The resilience of the US dollar along with higher yields continues to weigh on the gold price, slipping below the $1,900 level for the first time in over a month, with the next key support at the August lows close to the $1,880 level.
Liberty Media Corp’s stock has seen some elevated levels of interest in recent days. This is the result of a proposed corporate action to simplify ownership structures, but the outcome was a 10% uptick after Monday’s close, before around two thirds of those gains were given back on Tuesday. One day vol on the stock printed 106.53% against 56.15% for the month.

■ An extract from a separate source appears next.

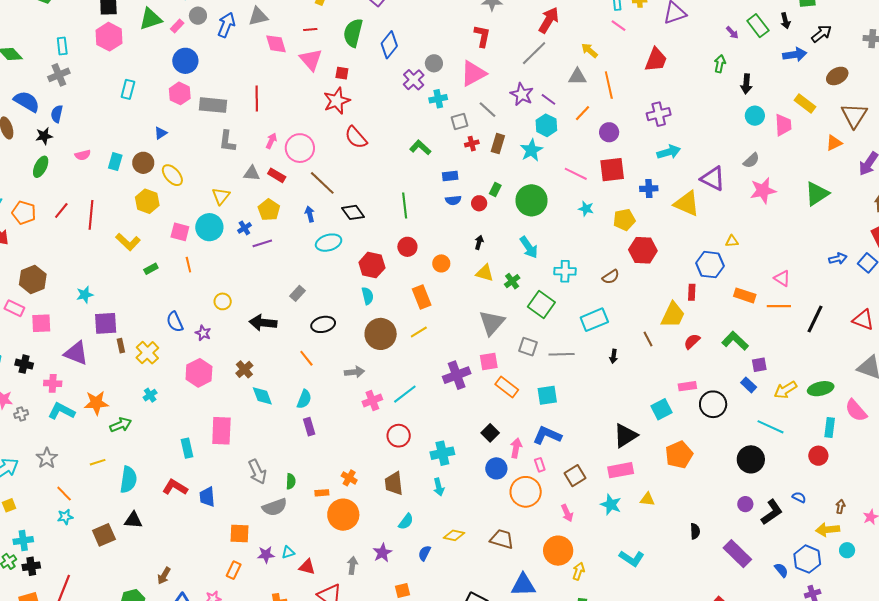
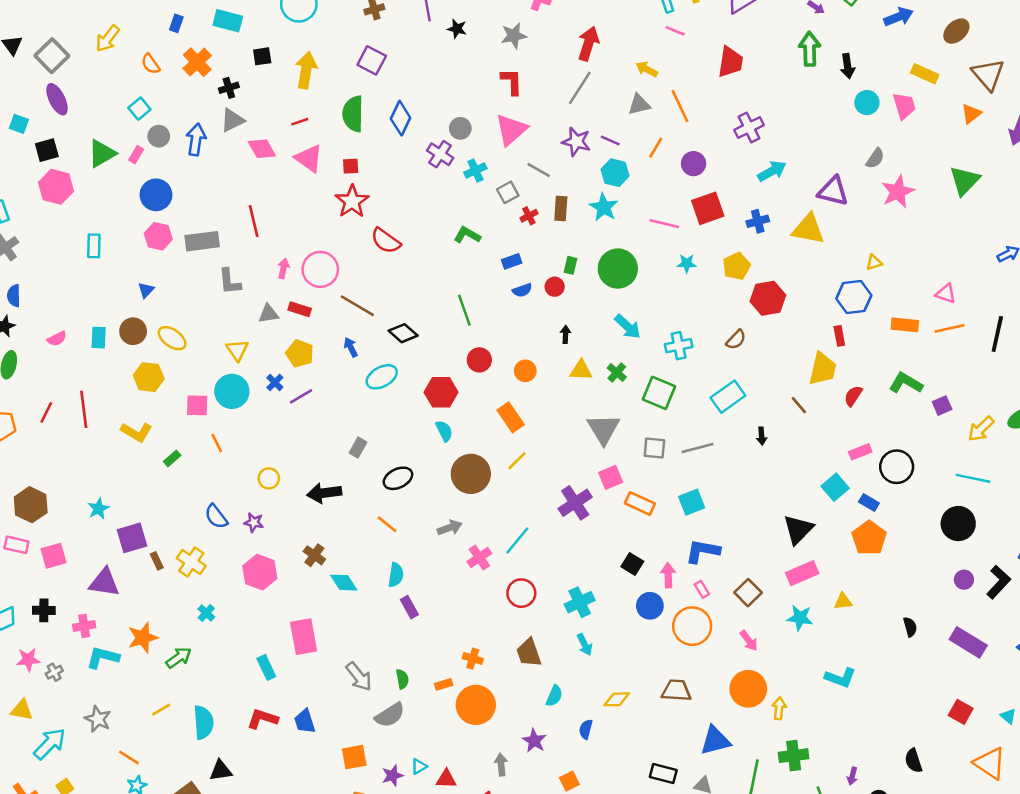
green arrow: (720, 64) -> (810, 49), size x1.5
blue rectangle: (749, 385) -> (869, 502), moved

Wheat prices are in focus, reversing at least some of last week’s losses. Once again, it’s concerns of a supply deficit that are taking a toll, with a spell of hot, dry weather in Australia during a key point of the growing cycle being the latest hurdle. One day vol on Wheat sat at 35.27% against 32.28% for the month.
Copper prices tested four-month lows on Tuesday with building inventories continuing to weigh on sentiment. The metal has been comparatively rangebound over the summer but concerns over the near-term outlook for the Chinese economy will be doing little to help here, either. One day vol printed 19.49% against 17.07% on the month.
One other asset class worthy of note today is cryptocurrencies, but that’s because price action is looking abnormally limited right now. The one-day print on Bitcoin sat at just 14.98% compared to 28.25% for the month, with the pattern being repeated across other coins and tokens, too. Given the limits applied to the FTX liquidation sale, it seems unlikely that any extra liquidity this is providing is sufficient to drag volatility down quite so far.